堺信春院長、堺洋紀副院長 堺歯科医院 main

JR若松線本城駅から徒歩7分の「堺歯科医院」は、1974年の開業以来、40年以上の歴史がある。住宅街に溶け込むようにたたずみ、地域に密着した診療を続けてきた。現在は、外来診療と訪問診療の2本柱で地域医療に貢献している。「当たり前のことを当たり前に提供できる歯科医院でありたい」と語るのは、副院長の堺洋紀先生。
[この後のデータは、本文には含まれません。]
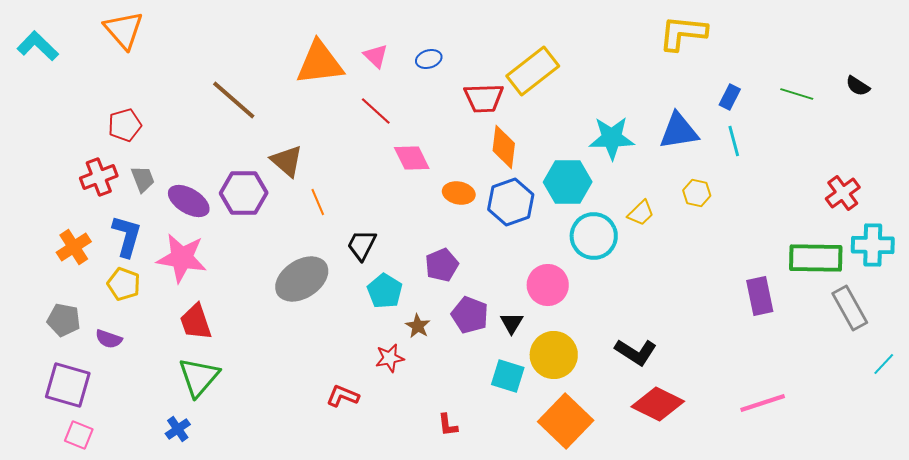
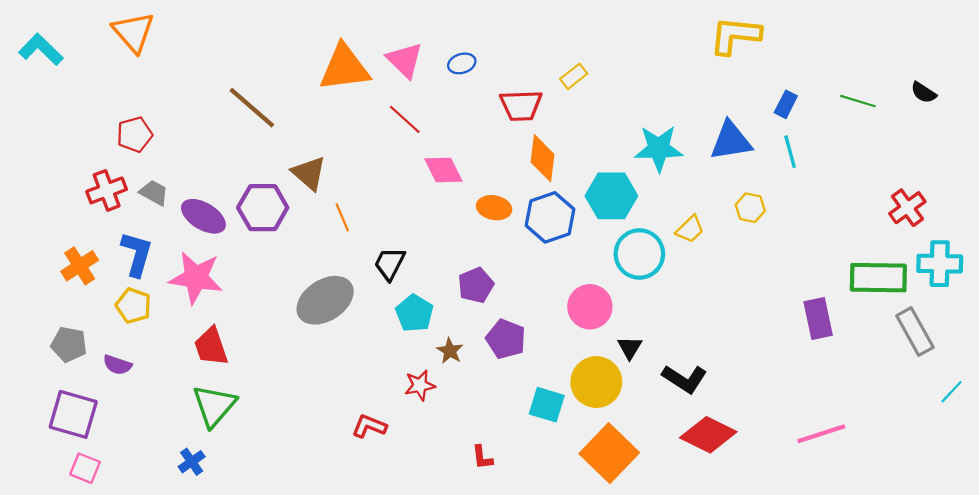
pink triangle: (376, 56) -> (405, 60), size x1.4
yellow rectangle: (533, 71) -> (574, 76), size x0.5
gray trapezoid: (143, 179) -> (154, 193), turned -40
black triangle: (512, 323) -> (630, 348), moved

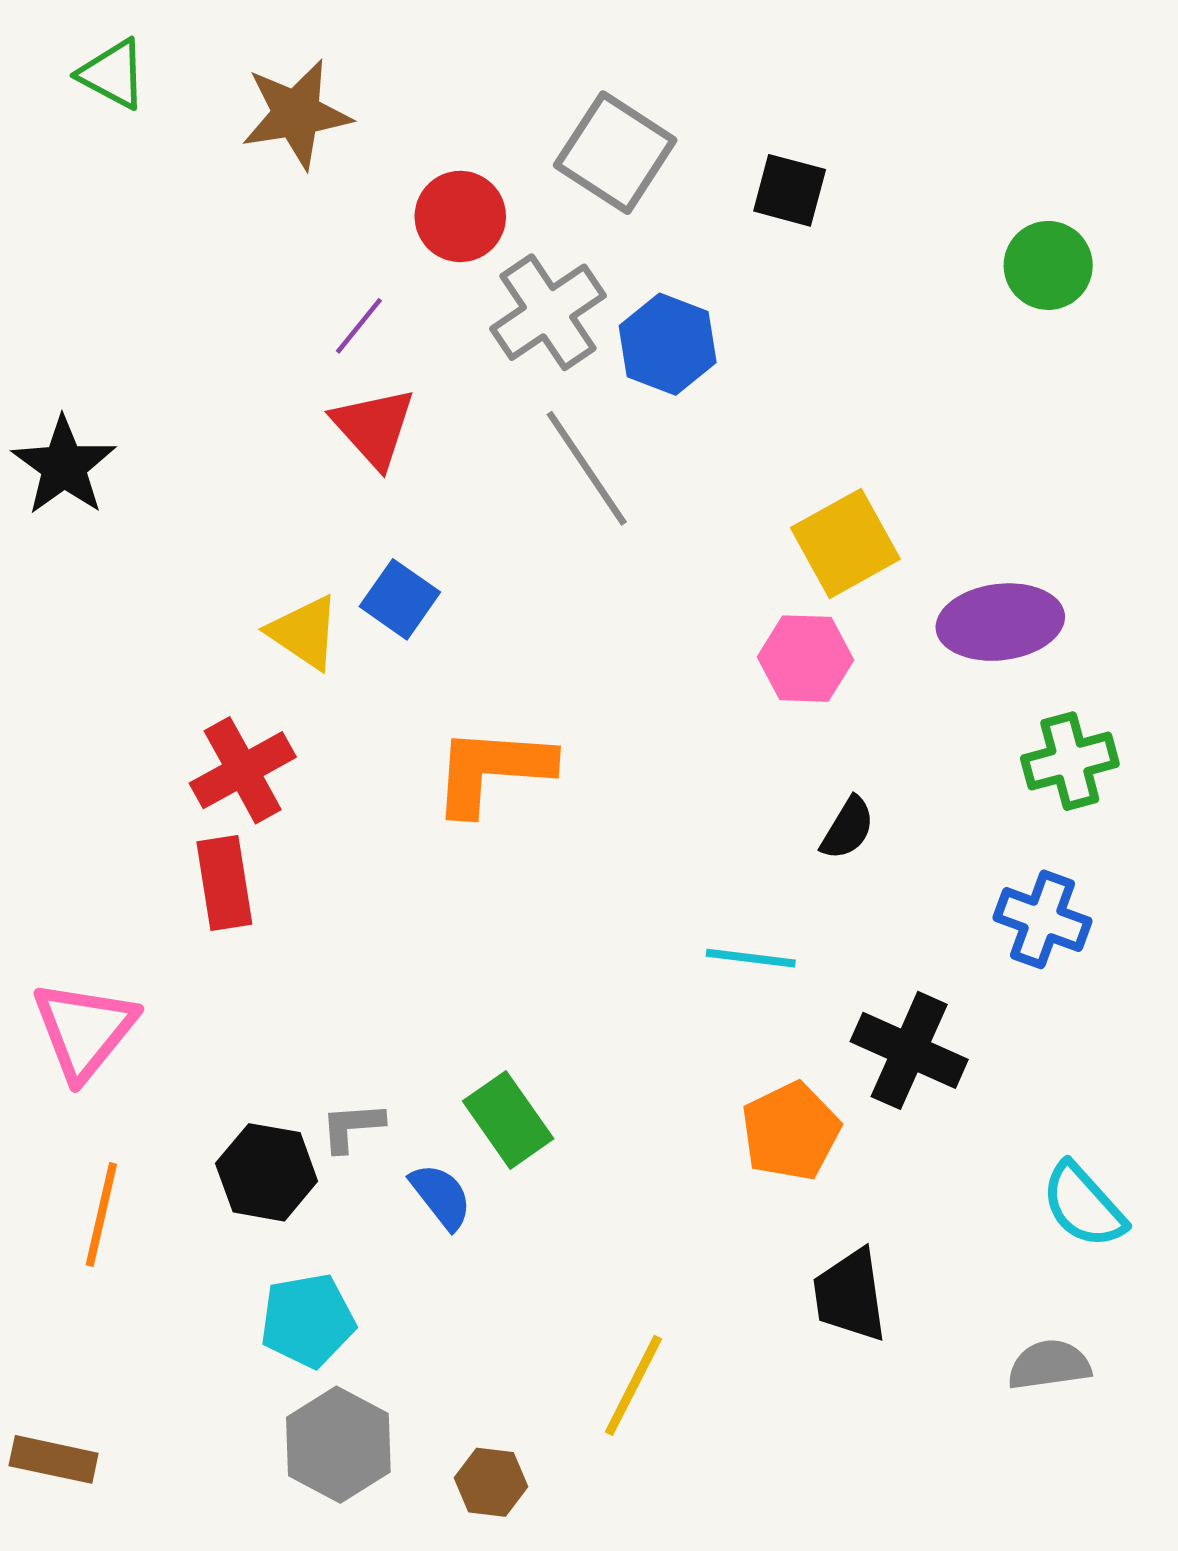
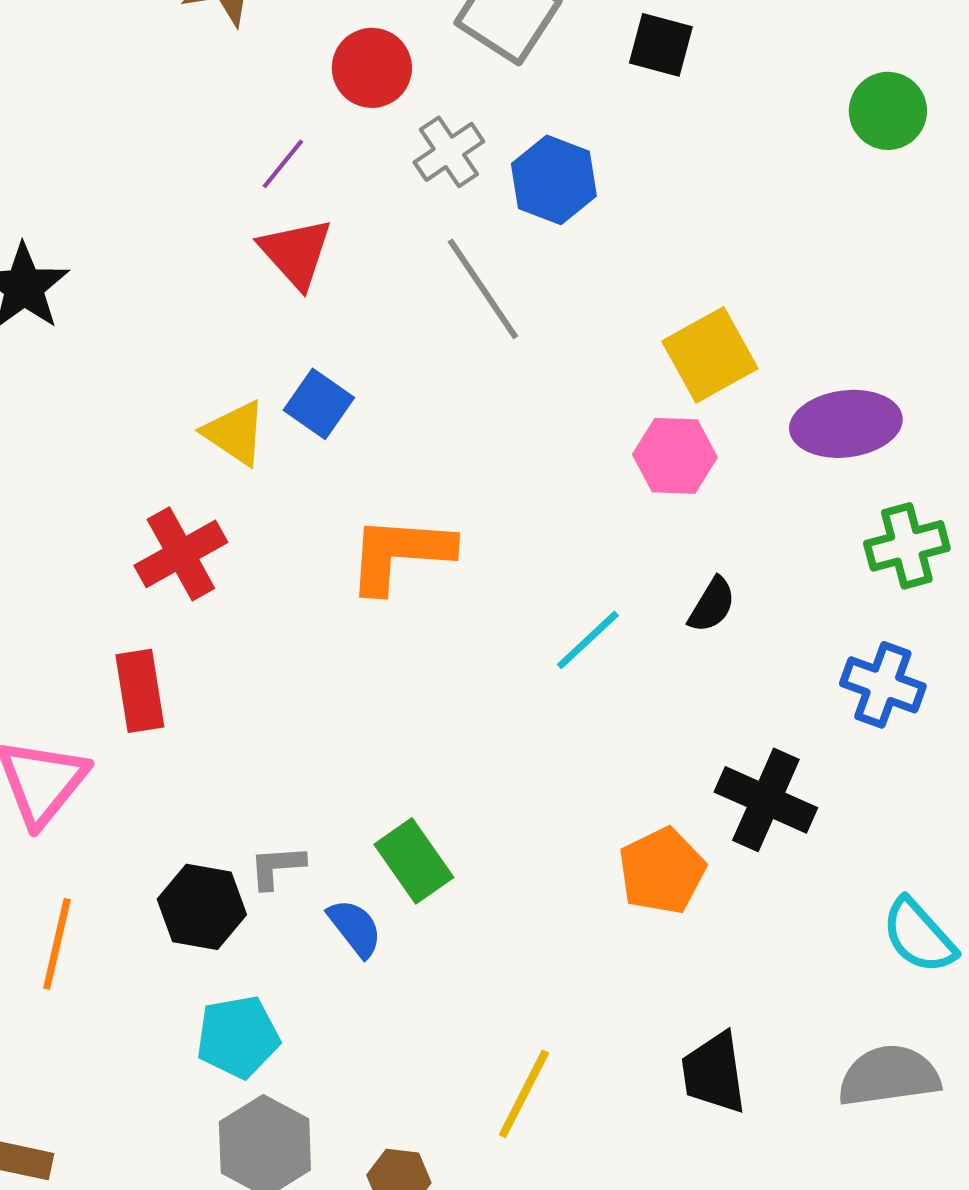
gray cross: (548, 312) -> (449, 152), size x0.7
red rectangle: (224, 883) -> (140, 691), moved
cyan line: (751, 958) -> (588, 640), moved, turned -50
black trapezoid: (850, 1295) -> (714, 1073), moved
gray semicircle: (1049, 1365) -> (889, 1076), size x1.4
一緒に取材に応じてくれた堺信春院長の長きにわたる診療経験に、堺洋紀副院長の新しい知見を加えながら、誰もが満足できるような歯科医療の提供をめざしている。やわらかな笑顔と穏やかな語り口が印象的な2人に、診療にかける想いや今後の展望について話を聞いた。

(取材日2022年2月26日)

外来と訪問診療の両輪で地域医療に貢献

40年以上の歴史がある歯科医院だそうですね。

堺信春院長、堺洋紀副院長 堺歯科医院1

【堺院長】この歯科医院を開業したのは私の父です。半分、父の隠居所みたいなもので、受付兼助手の方が1人いるだけの小さな歯科医院でした。私が勤務医の経験を経て、ここに戻ってきたのが1985年。以来、地域に密着した医療の提供をめざしてきました。初めは少ない患者さんだったのが、どんどん増えていって。それに伴い、スタッフの数も少しずつ増やし、今では総勢16人です。当院の歴史は巻物に記録し、歴代スタッフの名前もすべて書き込んでいるんですよ。
【洋紀副院長】私が副院長として携わるようになったのは2014年からです。勤務医時代の専門は障害者の歯科治療です。誰もが治療を受けられるような環境をつくりたいと思い、帰ってきてからすぐに訪問歯科診療を始めることにしました。主に父が外来を受け持ち、私はだいたいずっと訪問歯科診療に出かけています。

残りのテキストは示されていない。